Rai television reported that one of them had told rescuers that his wife and child were trapped in the hotel.

The region was hit by four seismic shocks measuring above five magnitude in the space of four hours on Wednesday, when at least one person was confirmed to have died.

The hotel is located around 90 kilometres (55 miles) from the epicentre of the quakes at Montereale, a small village south of Amatrice, the town devastated in an August earthquake in which nearly 300 people died.

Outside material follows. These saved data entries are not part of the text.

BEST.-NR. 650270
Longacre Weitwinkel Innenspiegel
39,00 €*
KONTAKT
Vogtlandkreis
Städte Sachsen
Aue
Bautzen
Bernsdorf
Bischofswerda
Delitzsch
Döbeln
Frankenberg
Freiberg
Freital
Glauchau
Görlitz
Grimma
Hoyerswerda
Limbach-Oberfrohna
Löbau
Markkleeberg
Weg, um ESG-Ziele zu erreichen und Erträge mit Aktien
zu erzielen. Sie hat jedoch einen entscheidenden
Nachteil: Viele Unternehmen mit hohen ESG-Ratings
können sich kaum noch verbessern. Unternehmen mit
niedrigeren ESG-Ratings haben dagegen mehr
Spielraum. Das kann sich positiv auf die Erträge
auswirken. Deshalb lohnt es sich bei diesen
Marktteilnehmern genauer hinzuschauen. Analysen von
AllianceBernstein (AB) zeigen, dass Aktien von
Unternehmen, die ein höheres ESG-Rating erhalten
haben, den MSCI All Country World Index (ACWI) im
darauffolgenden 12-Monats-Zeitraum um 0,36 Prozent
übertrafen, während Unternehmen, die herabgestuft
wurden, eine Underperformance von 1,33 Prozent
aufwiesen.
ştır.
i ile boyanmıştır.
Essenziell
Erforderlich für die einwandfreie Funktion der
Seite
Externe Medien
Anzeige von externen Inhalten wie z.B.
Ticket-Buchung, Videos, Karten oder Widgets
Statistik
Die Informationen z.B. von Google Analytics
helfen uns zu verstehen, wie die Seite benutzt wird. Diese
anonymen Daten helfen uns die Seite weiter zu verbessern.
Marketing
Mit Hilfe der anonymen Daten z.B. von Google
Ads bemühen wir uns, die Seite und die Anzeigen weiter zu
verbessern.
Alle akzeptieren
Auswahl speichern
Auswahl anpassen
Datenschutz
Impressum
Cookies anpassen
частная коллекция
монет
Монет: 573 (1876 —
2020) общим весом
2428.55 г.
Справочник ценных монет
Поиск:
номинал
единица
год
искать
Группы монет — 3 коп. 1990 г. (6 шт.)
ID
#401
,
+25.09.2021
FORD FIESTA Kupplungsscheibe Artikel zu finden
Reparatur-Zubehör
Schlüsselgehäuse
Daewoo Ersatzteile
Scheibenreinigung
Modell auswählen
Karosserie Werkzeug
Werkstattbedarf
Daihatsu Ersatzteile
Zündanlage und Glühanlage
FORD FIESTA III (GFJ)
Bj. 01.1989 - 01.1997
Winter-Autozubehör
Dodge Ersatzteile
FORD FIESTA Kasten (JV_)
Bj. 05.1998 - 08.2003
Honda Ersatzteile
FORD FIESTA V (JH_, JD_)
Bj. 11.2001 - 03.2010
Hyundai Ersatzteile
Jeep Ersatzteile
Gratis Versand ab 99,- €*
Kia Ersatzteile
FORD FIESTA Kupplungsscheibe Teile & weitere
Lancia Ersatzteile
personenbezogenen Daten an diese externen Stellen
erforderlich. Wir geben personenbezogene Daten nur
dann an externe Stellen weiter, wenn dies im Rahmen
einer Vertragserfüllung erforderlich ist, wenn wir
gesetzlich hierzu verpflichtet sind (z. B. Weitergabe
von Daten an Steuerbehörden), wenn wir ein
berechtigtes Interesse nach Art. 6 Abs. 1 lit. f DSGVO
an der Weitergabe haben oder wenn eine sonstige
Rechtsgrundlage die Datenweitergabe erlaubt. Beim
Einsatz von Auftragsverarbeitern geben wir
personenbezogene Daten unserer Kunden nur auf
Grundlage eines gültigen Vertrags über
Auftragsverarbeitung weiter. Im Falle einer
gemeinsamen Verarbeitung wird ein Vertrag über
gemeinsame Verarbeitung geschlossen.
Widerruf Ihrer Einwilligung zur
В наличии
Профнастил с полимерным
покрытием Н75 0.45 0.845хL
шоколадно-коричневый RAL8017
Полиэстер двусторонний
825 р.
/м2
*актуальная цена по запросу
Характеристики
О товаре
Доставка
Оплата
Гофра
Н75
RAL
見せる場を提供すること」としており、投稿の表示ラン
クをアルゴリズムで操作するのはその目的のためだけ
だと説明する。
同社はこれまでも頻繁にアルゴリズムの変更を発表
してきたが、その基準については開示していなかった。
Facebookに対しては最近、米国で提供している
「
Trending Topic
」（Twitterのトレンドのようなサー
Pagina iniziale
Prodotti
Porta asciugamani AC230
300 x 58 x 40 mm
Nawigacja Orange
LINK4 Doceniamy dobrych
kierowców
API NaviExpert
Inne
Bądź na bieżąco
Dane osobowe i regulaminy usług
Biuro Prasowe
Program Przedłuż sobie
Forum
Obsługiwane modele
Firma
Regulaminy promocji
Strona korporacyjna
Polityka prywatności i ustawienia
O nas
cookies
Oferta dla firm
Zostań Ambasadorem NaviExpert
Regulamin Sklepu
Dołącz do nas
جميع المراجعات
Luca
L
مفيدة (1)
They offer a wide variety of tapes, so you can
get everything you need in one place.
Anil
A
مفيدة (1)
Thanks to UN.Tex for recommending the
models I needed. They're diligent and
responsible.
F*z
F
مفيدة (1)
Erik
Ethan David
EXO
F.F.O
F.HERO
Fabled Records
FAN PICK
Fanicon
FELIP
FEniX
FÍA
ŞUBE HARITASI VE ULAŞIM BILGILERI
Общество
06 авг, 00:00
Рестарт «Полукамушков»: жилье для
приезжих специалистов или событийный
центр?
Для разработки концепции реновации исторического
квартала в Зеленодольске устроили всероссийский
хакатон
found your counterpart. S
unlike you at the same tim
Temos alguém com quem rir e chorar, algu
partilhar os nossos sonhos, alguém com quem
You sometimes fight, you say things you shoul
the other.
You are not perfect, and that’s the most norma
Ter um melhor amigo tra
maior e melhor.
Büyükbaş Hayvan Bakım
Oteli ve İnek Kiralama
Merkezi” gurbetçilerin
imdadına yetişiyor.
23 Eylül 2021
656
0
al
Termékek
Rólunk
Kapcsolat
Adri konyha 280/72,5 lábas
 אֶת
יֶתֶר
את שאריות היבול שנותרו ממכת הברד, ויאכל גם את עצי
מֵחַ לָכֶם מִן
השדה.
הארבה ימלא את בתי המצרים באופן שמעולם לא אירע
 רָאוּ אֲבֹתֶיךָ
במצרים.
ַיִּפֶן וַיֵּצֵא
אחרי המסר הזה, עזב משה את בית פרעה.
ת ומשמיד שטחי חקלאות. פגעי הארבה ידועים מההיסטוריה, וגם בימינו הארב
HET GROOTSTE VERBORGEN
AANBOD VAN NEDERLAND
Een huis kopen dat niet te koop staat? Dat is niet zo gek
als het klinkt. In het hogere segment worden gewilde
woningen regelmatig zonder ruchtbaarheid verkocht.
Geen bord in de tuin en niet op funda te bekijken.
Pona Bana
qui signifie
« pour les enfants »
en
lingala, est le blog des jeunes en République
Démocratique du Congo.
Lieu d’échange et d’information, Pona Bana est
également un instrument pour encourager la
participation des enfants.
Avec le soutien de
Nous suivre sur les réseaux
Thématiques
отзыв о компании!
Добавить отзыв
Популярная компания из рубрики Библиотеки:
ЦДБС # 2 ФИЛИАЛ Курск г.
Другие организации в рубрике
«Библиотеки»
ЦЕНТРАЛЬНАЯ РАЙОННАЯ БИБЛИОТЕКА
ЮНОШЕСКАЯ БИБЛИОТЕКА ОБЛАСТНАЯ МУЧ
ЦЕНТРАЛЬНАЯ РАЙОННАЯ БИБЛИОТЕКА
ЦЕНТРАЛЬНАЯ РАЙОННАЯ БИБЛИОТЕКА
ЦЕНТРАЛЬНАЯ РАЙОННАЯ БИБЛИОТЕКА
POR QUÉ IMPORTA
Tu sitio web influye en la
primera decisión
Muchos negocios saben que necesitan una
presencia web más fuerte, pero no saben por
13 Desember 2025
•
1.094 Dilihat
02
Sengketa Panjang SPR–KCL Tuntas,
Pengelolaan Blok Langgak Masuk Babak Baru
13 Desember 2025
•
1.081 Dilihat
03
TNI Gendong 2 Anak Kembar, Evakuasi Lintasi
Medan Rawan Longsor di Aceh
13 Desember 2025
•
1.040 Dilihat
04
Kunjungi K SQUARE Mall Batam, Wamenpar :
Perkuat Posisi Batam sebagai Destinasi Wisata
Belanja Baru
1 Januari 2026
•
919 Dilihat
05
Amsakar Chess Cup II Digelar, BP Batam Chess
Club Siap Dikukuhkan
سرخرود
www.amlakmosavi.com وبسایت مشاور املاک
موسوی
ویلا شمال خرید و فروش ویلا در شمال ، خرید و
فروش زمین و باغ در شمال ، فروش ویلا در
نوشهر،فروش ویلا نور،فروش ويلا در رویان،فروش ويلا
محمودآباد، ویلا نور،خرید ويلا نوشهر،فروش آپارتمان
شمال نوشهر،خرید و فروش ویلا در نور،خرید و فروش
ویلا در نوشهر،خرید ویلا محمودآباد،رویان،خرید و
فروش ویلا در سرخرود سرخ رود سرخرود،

Avalanche warnings were issued across a region dominated by Gran Sasso, a majestic 2,912 metres (9,554 feet) peak. The area has numerous small ski resorts popular with day-trippers from Rome and urban centres on Italy’s east coast.

The one person confirmed dead Wednesday was a man found buried under the debris of a building in Castel Castagna, a small town to the north of Farindola.

The quake affected an area that straddles the regions of Lazio, Marche and Abruzzo which is home to many remote mountain hamlets.

Although many residents had been evacuated after last year’s quakes, there were fears for families who had decided to stay in their homes and are now cut off.

Guido Castelli, the mayor of the Marche town of Ascoli said his staff were trying to check on around 1,000 people in cut-off hamlets. “It is like Waiting for Godot,” he said.

Some 130,000 homes were without electricity overnight as a result of quake-damage to pylons and other infrastructure.